◆ Goal of the exercise:
Return, from the listing below, every line that includes "commercial".

◆ Provided records:
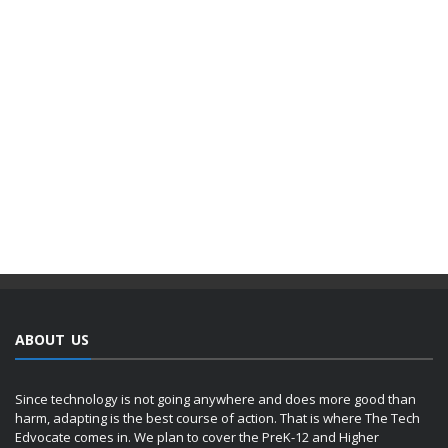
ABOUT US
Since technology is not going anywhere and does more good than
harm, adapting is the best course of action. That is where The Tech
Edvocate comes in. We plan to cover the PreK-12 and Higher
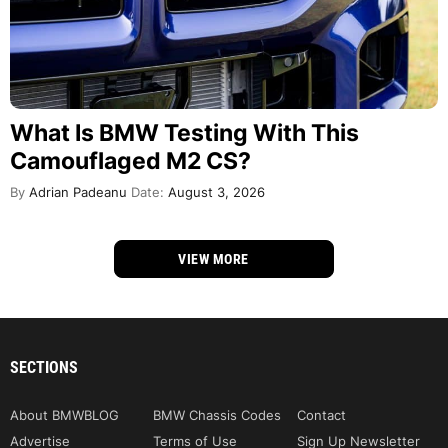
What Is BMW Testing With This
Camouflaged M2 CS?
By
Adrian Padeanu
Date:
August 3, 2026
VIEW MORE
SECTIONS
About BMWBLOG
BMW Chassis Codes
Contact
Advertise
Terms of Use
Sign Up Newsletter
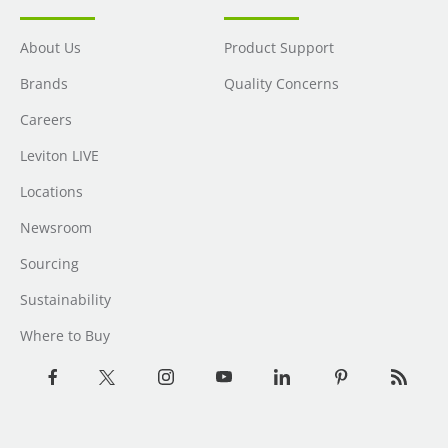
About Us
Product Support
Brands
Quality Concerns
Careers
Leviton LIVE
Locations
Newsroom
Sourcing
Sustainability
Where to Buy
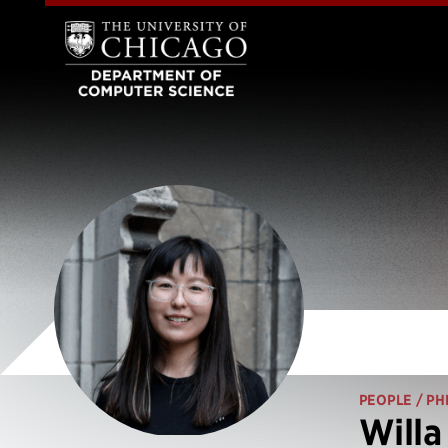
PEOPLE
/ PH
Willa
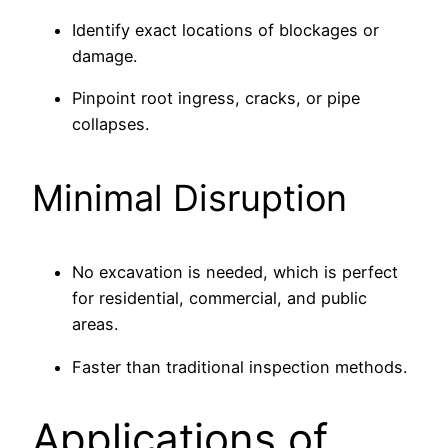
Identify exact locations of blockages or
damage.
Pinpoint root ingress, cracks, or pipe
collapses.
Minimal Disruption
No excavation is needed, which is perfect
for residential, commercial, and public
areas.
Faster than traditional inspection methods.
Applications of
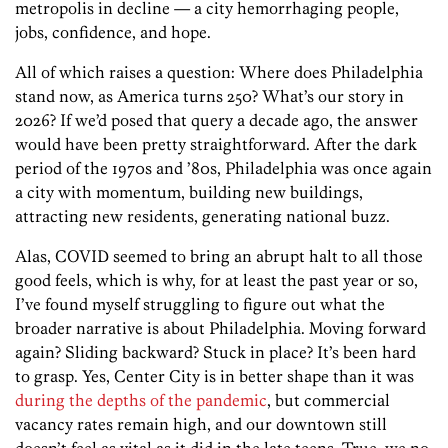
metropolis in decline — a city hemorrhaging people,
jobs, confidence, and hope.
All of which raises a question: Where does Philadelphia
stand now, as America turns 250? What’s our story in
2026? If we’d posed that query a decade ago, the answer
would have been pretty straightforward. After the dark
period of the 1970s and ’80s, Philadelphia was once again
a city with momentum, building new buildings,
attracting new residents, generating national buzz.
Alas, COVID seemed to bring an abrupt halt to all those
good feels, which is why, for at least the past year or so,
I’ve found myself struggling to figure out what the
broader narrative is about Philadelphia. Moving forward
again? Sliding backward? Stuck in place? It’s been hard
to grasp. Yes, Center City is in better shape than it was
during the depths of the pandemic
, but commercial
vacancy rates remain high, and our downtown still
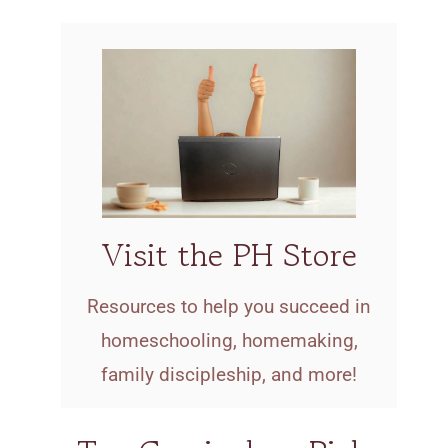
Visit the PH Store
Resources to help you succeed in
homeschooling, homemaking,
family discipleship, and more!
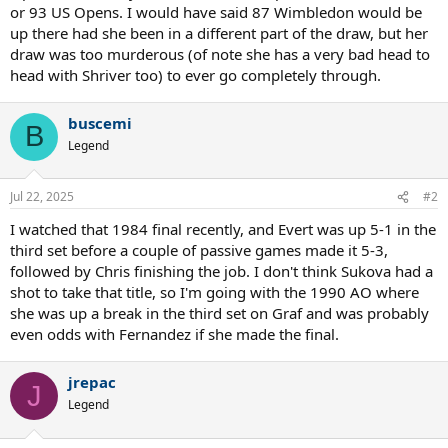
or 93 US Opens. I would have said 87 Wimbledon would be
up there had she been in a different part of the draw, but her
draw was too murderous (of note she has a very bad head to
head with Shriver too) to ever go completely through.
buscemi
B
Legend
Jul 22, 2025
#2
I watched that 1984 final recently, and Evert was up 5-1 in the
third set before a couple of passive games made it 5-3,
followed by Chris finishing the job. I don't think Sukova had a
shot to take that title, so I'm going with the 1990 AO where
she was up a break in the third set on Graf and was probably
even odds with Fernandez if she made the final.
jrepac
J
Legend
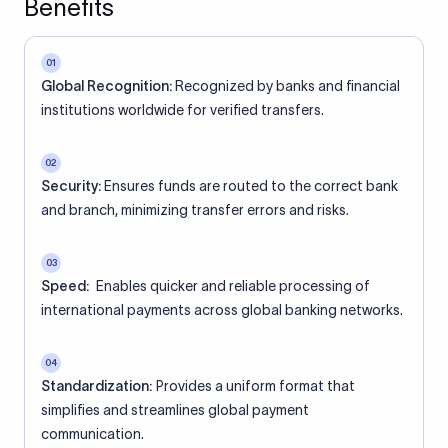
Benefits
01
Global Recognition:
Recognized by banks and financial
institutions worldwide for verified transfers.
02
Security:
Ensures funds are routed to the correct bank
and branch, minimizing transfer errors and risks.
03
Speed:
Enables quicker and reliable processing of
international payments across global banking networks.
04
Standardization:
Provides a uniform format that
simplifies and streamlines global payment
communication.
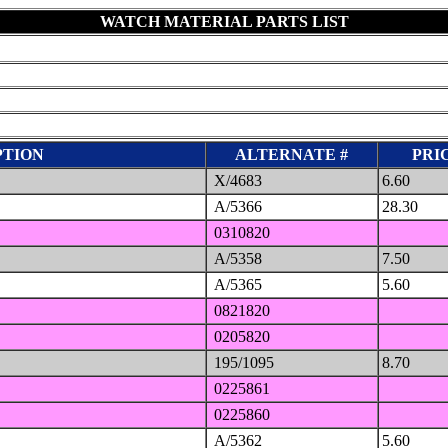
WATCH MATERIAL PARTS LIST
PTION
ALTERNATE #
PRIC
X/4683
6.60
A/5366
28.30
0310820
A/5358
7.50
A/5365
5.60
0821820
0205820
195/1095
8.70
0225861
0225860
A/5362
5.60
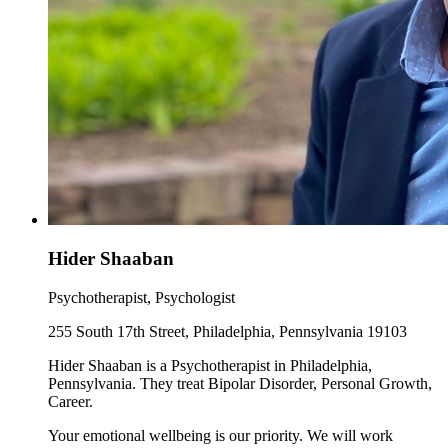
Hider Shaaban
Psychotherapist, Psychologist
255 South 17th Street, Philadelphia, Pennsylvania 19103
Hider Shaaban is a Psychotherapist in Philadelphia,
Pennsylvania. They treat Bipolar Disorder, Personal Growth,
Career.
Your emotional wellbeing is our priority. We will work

◆ Solution to the problem:
for residential, commercial, and public
, but commercial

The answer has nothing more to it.